Plaintiff seeks three times FastMac’s profits. In a sworn declaration filed in opposition to plaintiff’s motion for preliminary injunction, the founder and president of FastMac acknowledged that FastMac has sold approximately 68,000 U-Sockets incorporating the plaintiff’s receptacle since the middle of 2011. Plaintiff provided documentation that the average price of the U-Sockets sold on Amazon.com was $29.63. None of the defendants submitted any evidence regarding net revenue, the cost of manufacturing the U-Socket, or the basis for any other claimed deductions. Where the plaintiff had met its burden by establishing the defendant’s sales, and the defendant has failed to produce any evidence of net revenue, costs, or deductions, the plaintiff is entitled to the defendant’s gross revenue. So, the court held that the plaintiff was entitled to the presumption that the total amount of sales alleged, $2,018,240, reflected FastMac’s profits. Furthermore, the court held that defendants’ violation warranted treble damages for the intentional use in commerce of a mark known to be a counterfeit. 15 U.S.C. § 1117(b).

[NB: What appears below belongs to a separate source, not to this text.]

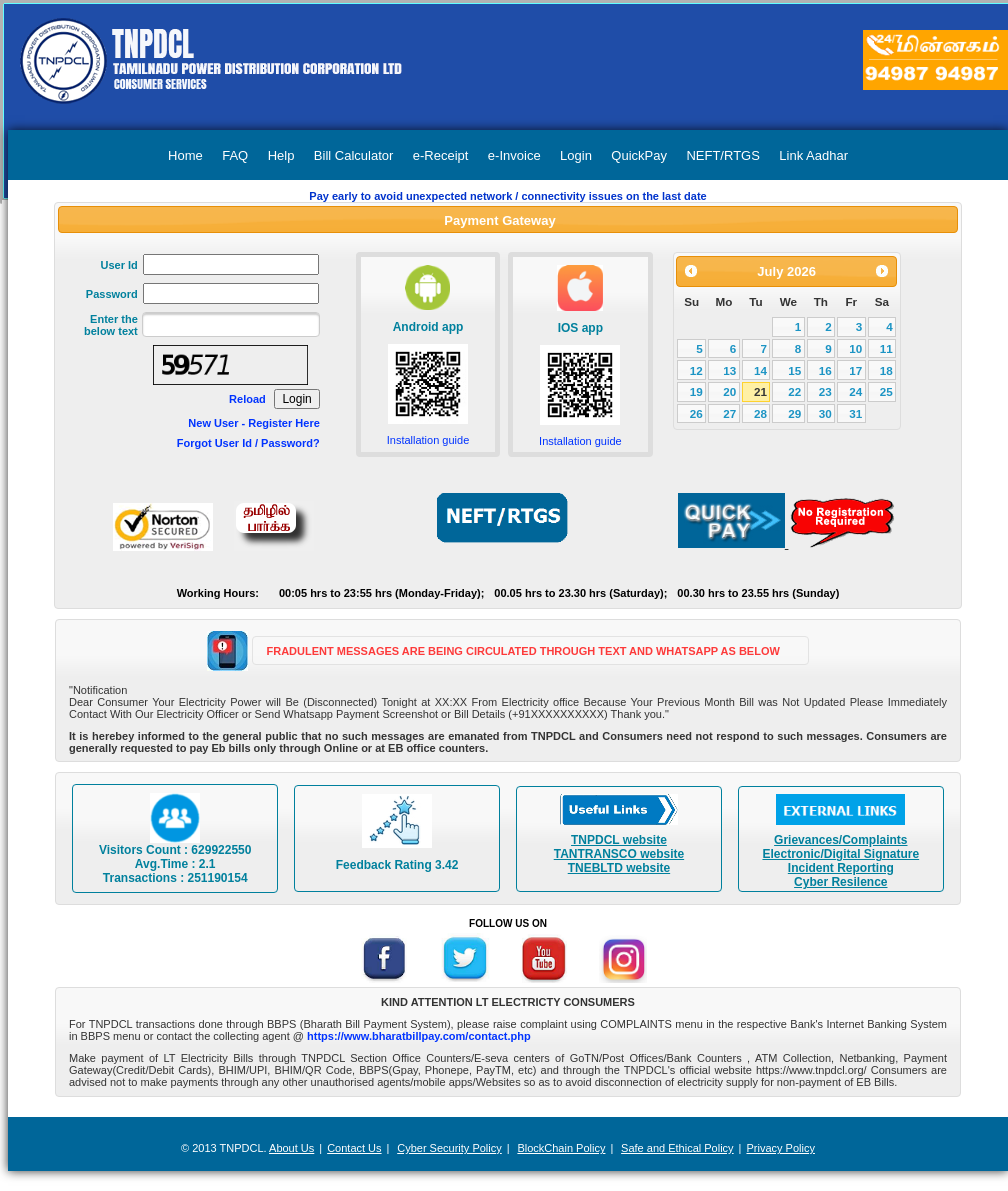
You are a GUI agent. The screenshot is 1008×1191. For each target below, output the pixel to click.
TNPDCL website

Plaintiff also sought pre-judgment interest from June 9, 2011 (the date of the first cease and desist letter) at New York’s statutory rate of nine percent per annum, offering no legal argument in support of this request. The district court has substantial discretion in determining an award of pre-judgment interest. Pre-judgment interest on a defendant’s profits has been awarded in cases where the award was made pursuant to § 1117(b) for the sale of counterfeit goods. Section 1117(b) specifically authorizes an award of pre-judgment interest, presumably as part of its goal to “provide an adequate penalty for such [counterfeiting] conduct.”

Having found that defendants have engaged in the sale of counterfeit goods, the Court elected to apply the federal statutory rate identified in 15 U.S.C. § 1117(b) (“In such a case, the court may award prejudgment interest on such amount at an annual interest rate established under section 6621(a)(2) of title 26, beginning on the date of the service of the claimant’s pleadings setting forth the claim for such entry of judgment and ending on the date such entry is made, or for such shorter time as the court considers appropriate.”). Accordingly, the court recommended that any judgment include interest at the rate contained in 26 U.S.C. § 6621(a)(2), from March 26, 2013 (the date FastMac was served with the complaint), until the date judgment is entered.

Finally, the Court recommended that Leviton be awarded reasonable attorneys’ fees in the amount of $91,182.40—reflecting a decrease based on the lack of itemization for two months of services rendered, and the additional unbilled services and costs in the amount of $4,480.63.